D. What will happen when a Suicide Attempt is made away from school
If a suicide is tried away from school, here are things the adults will do:
- Call the family;
- Talk to the family about how the school can help;
- Get permission from the family to share information with the people at school who can help;
- Pick an adult to be the one who talks to the adults outside of school who are helping; Work with the family to make a plan to help the student with their problems;
- Work with family to bring the student back to school when it is appropriate.
E. Supporting Kids after a Mental Health Crisis
After the crisis has happened adults will:
- Treat suicide seriously and stay calm;
- Listen to the student;
- Not argue with the student;
- Offer hope and let the student know they are safe, and help is coming;
- Get the student help;
- Keep talking to people who care for the student.
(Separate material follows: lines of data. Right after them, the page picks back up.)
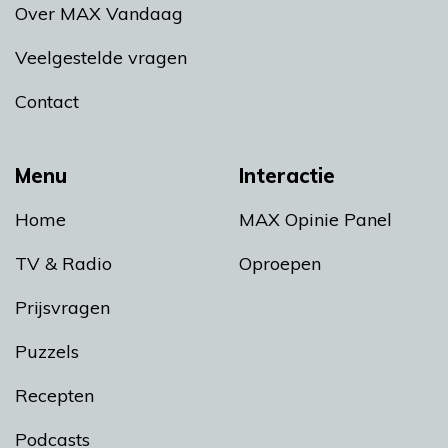
Over MAX Vandaag
Veelgestelde vragen
Contact
Menu
Interactie
Home
MAX Opinie Panel
TV & Radio
Oproepen
Prijsvragen
Puzzels
Recepten
Podcasts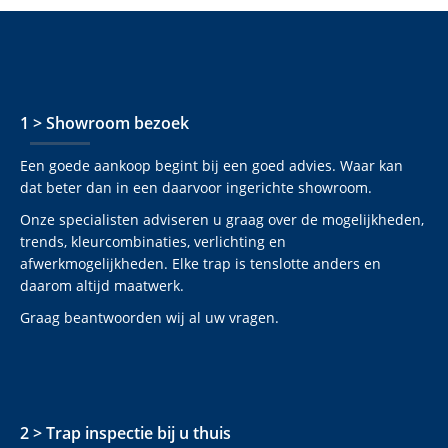
1 > Showroom bezoek
Een goede aankoop begint bij een goed advies. Waar kan
dat beter dan in een daarvoor ingerichte showroom.
Onze specialisten adviseren u graag over de mogelijkheden,
trends, kleurcombinaties, verlichting en
afwerkmogelijkheden. Elke trap is tenslotte anders en
daarom altijd maatwerk.
Graag beantwoorden wij al uw vragen.
2 > Trap inspectie bij u thuis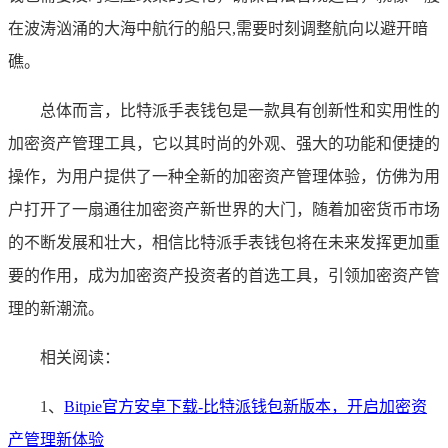
在波涛汹涌的大海中航行的船只,需要时刻调整航向以避开暗
礁。
总体而言，比特派手表钱包是一款具有创新性和实用性的
加密资产管理工具，它以其时尚的外观、强大的功能和便捷的
操作，为用户提供了一种全新的加密资产管理体验，仿佛为用
户打开了一扇通往加密资产新世界的大门，随着加密货币市场
的不断发展和壮大，相信比特派手表钱包将在未来发挥更加重
要的作用，成为加密资产投资者的首选工具，引领加密资产管
理的新潮流。
相关阅读：
1、
Bitpie官方安卓下载-比特派钱包新版本，开启加密资
产管理新体验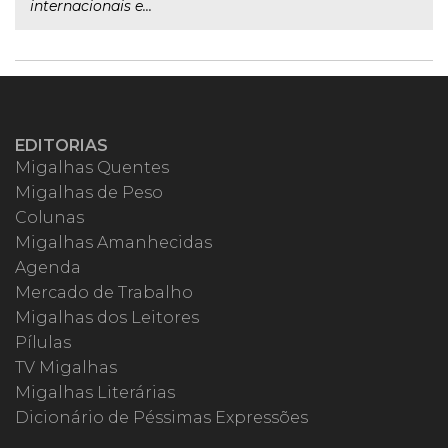
internacionais e...
EDITORIAS
Migalhas Quentes
Migalhas de Peso
Colunas
Migalhas Amanhecidas
Agenda
Mercado de Trabalho
Migalhas dos Leitores
Pílulas
TV Migalhas
Migalhas Literárias
Dicionário de Péssimas Expressões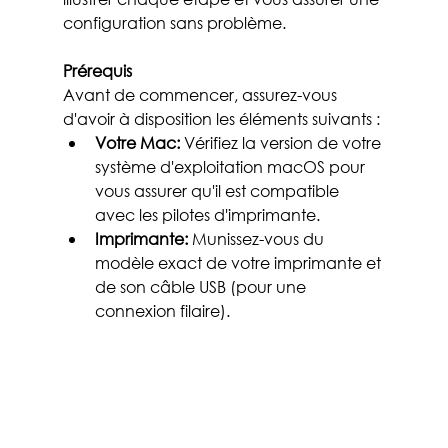
configuration sans problème.
Prérequis
Avant de commencer, assurez-vous 
d'avoir à disposition les éléments suivants :
Votre Mac:
 Vérifiez la version de votre 
système d'exploitation macOS pour 
vous assurer qu'il est compatible 
avec les pilotes d'imprimante.
Imprimante:
 Munissez-vous du 
modèle exact de votre imprimante et 
de son câble USB (pour une 
connexion filaire).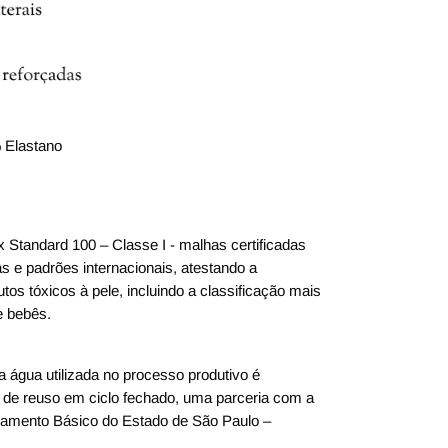
 Elastano
x Standard 100 – Classe I - malhas certificadas
s e padrões internacionais, atestando a
utos tóxicos à pele, incluindo a classificação mais
e bebês.
a água utilizada no processo produtivo é
 de reuso em ciclo fechado, uma parceria com a
mento Básico do Estado de São Paulo –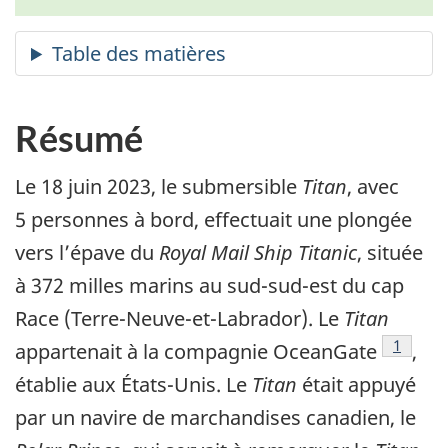
Résumé
Le 18 juin 2023, le submersible
Titan
, avec
5 personnes à bord, effectuait une plongée
vers l’épave du
Royal Mail Ship Titanic
, située
à 372 milles marins au sud-sud-est du cap
Race (Terre-Neuve-et-Labrador). Le
Titan
1
appartenait à la compagnie OceanGate
,
établie aux États-Unis. Le
Titan
était appuyé
par un navire de marchandises canadien, le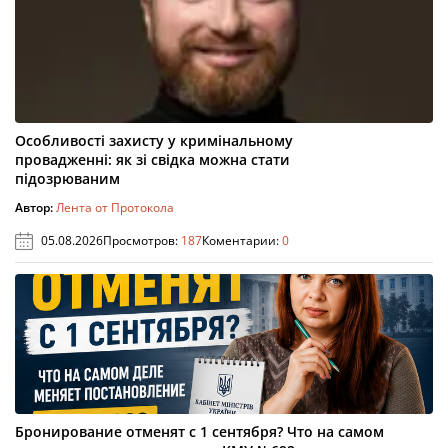
Особливості захисту у кримінальному
провадженні: як зі свідка можна стати
підозрюваним
Автор:
Лента от Протокола
05.08.2026
Просмотров:
187
Коментарии:
0
Бронирование отменят с 1 сентября? Что на самом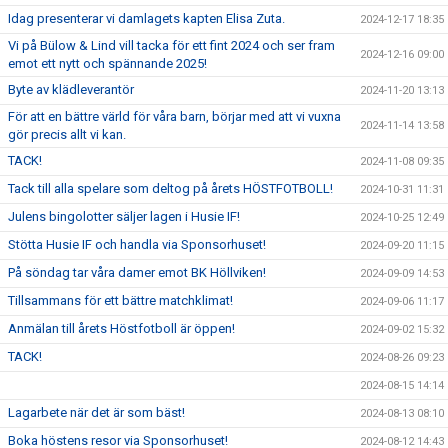
Idag presenterar vi damlagets kapten Elisa Zuta.
2024-12-17 18:35
Vi på Bülow & Lind vill tacka för ett fint 2024 och ser fram
2024-12-16 09:00
emot ett nytt och spännande 2025!
Byte av klädleverantör
2024-11-20 13:13
För att en bättre värld för våra barn, börjar med att vi vuxna
2024-11-14 13:58
gör precis allt vi kan.
TACK!
2024-11-08 09:35
Tack till alla spelare som deltog på årets HÖSTFOTBOLL!
2024-10-31 11:31
Julens bingolotter säljer lagen i Husie IF!
2024-10-25 12:49
Stötta Husie IF och handla via Sponsorhuset!
2024-09-20 11:15
På söndag tar våra damer emot BK Höllviken!
2024-09-09 14:53
Tillsammans för ett bättre matchklimat!
2024-09-06 11:17
Anmälan till årets Höstfotboll är öppen!
2024-09-02 15:32
TACK!
2024-08-26 09:23
2024-08-15 14:14
Lagarbete när det är som bäst!
2024-08-13 08:10
Boka höstens resor via Sponsorhuset!
2024-08-12 14:43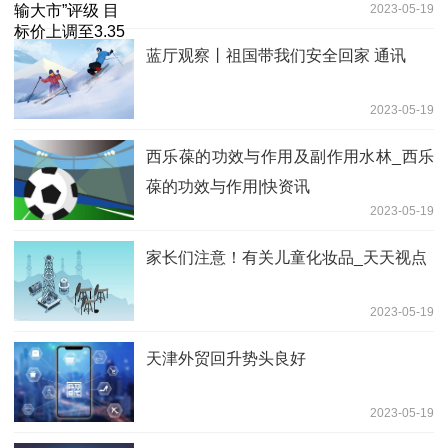
2023-05-19
3.35港元
蓝厅观察丨祖国带我们安全回家 通讯
2023-05-19
西乐葆的功效与作用及副作用水林_西乐
葆的功效与作用|快资讯
2023-05-19
家长们注意！有关儿童化妆品_天天视点
2023-05-19
天津外贸回升势头良好
2023-05-19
F. Coming back to School After a Suicide Attempt
When a kid comes back after they say they are going to try suicide the adults will:
- Get permission from family to share information with the people at school who can help;
- Ask the student and family if there is anything the school can do to make coming back to school easier;
- Let the teachers know if the student will miss any days;
- Let the student make up any schoolwork;
- Keep talking to the student to make sure they are feeling better;
- Work with the family and student to keep getting help.
G. Responding After a Suicide Death
If a student or adult dies by suicide, the adults at the school will:
- Make sure it is true and not a rumor before responding;
- Call the family;
- Have a meeting of the adults chosen to respond;
- Talk to all the people who work at the school;
- Talk to the kids who knew the student or adult.
- Share things that will help students feel better.
- Make sure others get help if they are thinking of doing the same thing.